=== What is expected ===
The word "Farben" marks the lines to copy; find all of them in the entries below.

=== Raw data ===
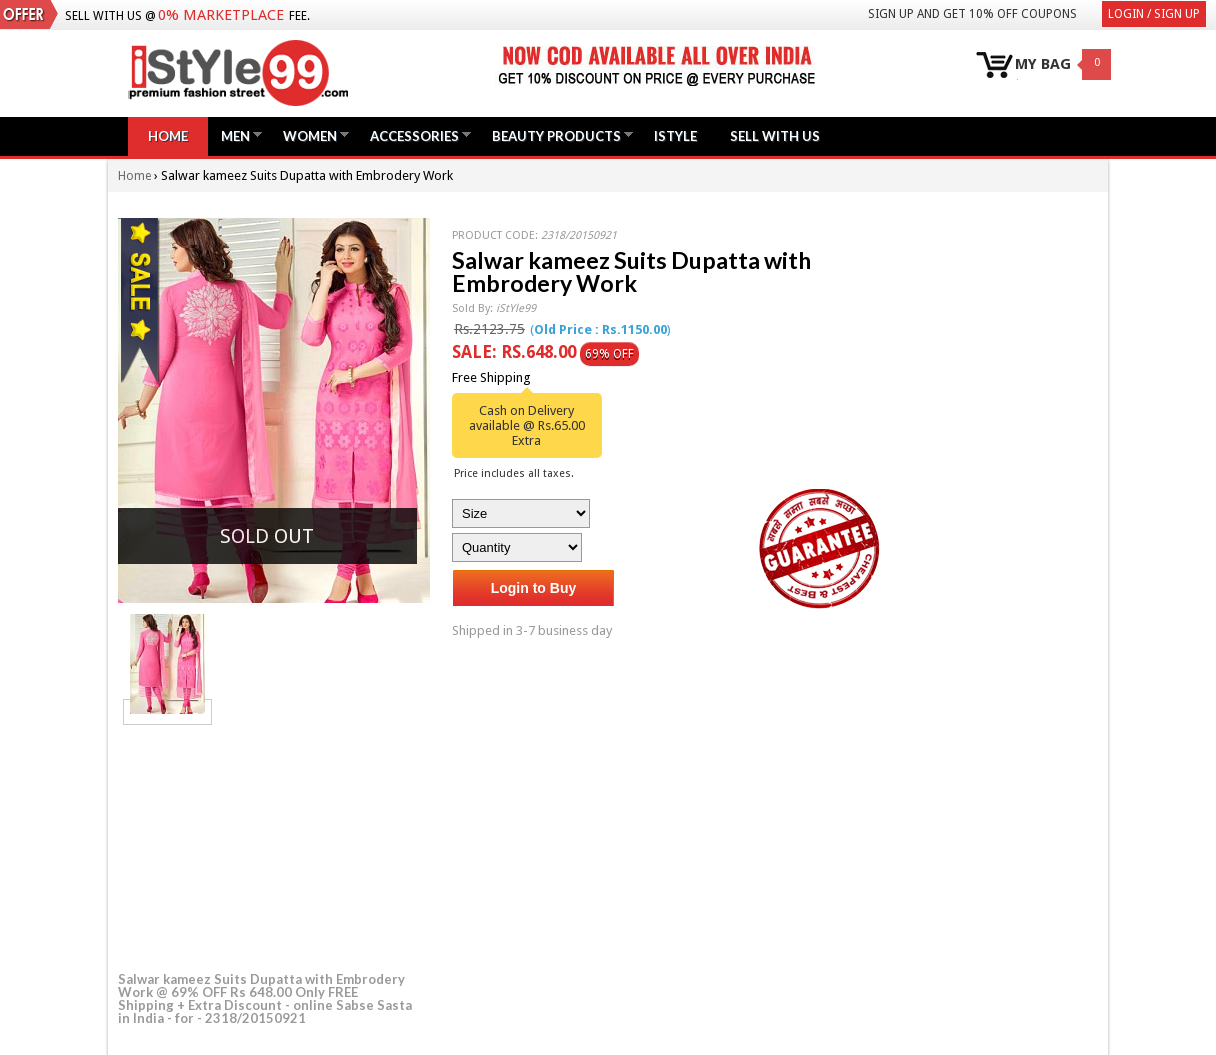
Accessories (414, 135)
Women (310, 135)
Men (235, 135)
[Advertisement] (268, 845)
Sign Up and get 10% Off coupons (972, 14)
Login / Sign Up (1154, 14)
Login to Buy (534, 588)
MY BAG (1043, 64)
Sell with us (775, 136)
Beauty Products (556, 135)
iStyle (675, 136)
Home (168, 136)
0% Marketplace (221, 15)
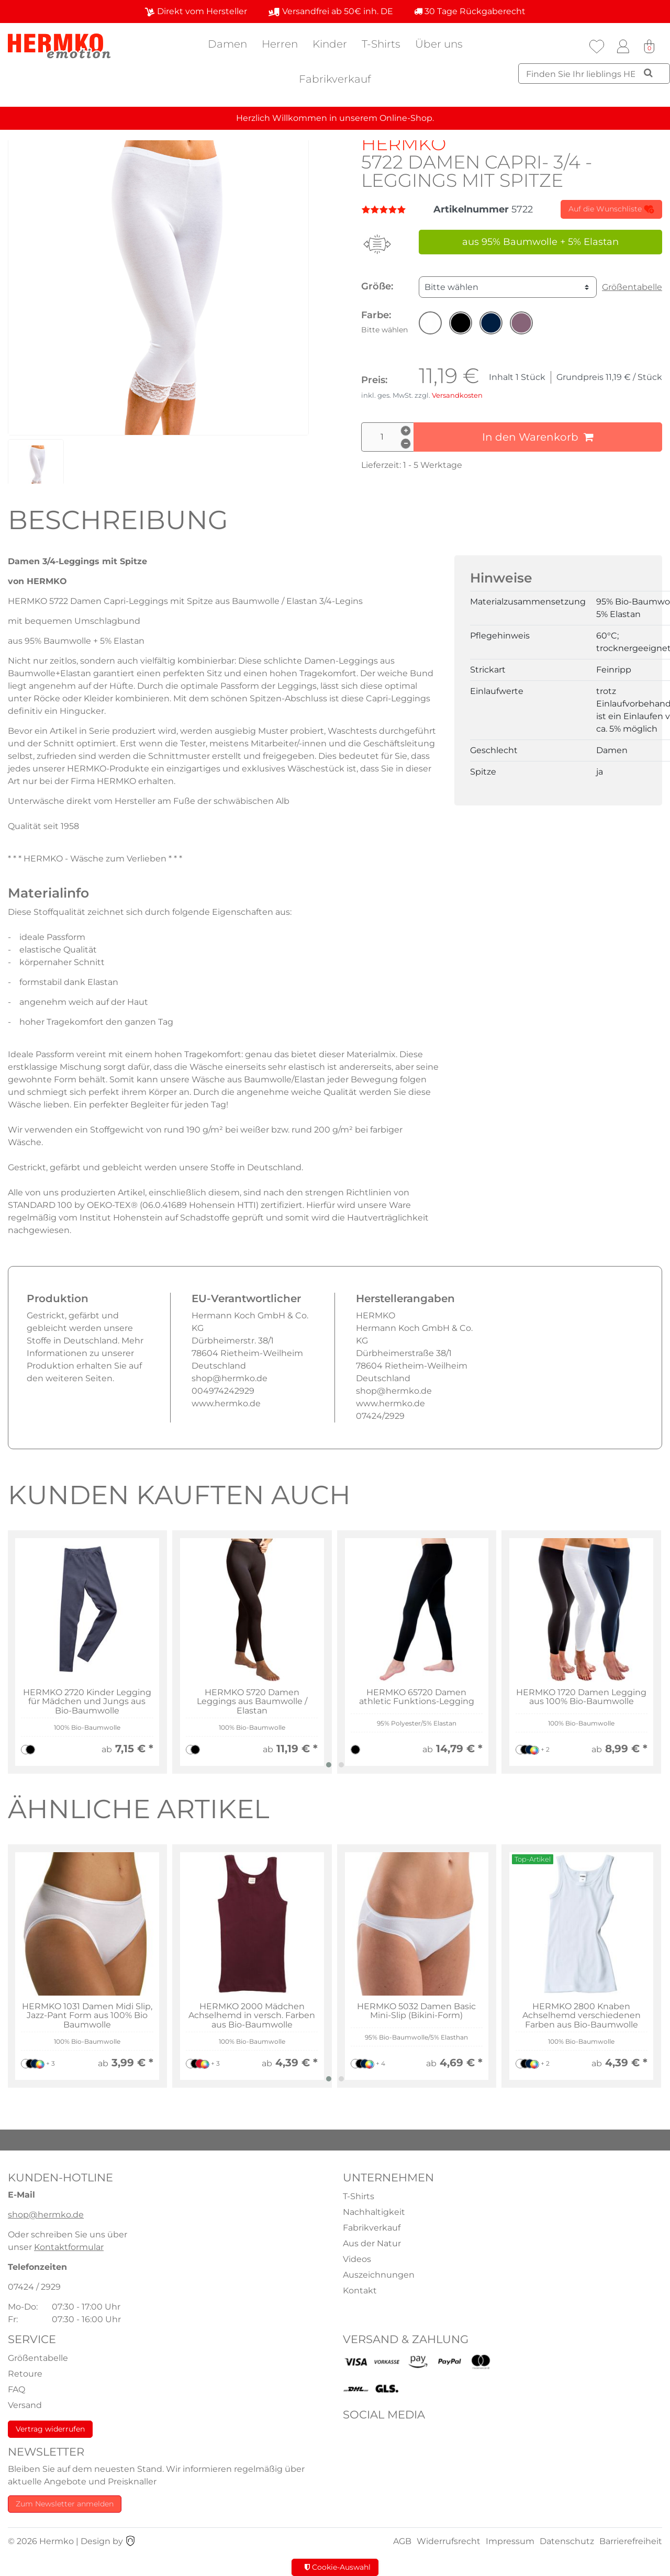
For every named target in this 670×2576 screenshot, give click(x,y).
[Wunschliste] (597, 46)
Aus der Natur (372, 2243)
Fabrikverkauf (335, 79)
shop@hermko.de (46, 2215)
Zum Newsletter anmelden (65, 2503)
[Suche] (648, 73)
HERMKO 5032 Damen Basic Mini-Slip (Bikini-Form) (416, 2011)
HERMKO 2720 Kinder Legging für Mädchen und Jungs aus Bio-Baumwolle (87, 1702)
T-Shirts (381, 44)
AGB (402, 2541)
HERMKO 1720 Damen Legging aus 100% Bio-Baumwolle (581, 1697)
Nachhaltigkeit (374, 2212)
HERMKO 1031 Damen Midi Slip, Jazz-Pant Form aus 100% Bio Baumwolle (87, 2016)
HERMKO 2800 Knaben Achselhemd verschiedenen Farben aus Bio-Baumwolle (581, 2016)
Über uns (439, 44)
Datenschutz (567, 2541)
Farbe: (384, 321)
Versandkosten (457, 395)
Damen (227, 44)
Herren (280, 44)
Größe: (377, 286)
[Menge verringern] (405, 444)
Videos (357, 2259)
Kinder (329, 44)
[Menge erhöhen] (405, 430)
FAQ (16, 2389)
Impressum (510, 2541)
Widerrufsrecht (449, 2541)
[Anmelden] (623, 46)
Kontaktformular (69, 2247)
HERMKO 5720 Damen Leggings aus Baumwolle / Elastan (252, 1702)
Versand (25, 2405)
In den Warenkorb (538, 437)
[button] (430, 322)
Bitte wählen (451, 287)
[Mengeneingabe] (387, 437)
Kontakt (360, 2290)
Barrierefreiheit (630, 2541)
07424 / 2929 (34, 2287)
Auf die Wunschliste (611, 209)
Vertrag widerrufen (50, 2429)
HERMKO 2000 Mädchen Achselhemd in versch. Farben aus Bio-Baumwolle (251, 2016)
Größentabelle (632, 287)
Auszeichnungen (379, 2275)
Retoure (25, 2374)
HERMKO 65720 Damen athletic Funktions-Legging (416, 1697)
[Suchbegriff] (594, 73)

=== Exercise output ===
HERMKO 2800 Knaben Achselhemd verschiedenen Farben aus Bio-Baumwolle (581, 2016)
HERMKO 2000 Mädchen Achselhemd in versch. Farben aus Bio-Baumwolle (251, 2016)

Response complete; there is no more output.